### Provided records
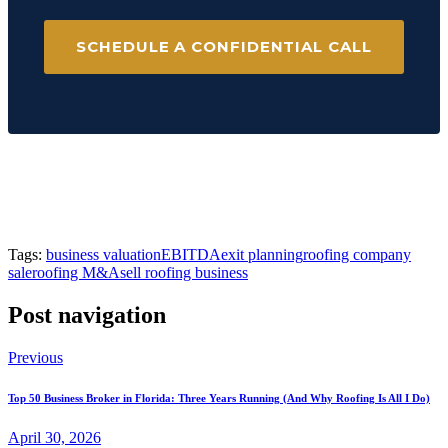
SCHEDULE A CONFIDENTIAL CALL
Tags:
business valuation
EBITDA
exit planning
roofing company
sale
roofing M&A
sell roofing business
Post navigation
Previous
Top 50 Business Broker in Florida: Three Years Running (And Why Roofing Is All I Do)
April 30, 2026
######
* Your goal
The complete listing must be transcribed verbatim, and all pictures are to be omitted.

* Written reply
SCHEDULE A CONFIDENTIAL CALL
Tags:
business valuation
EBITDA
exit planning
roofing company
sale
roofing M&A
sell roofing business
Post navigation
Previous
Top 50 Business Broker in Florida: Three Years Running (And Why Roofing Is All I Do)
April 30, 2026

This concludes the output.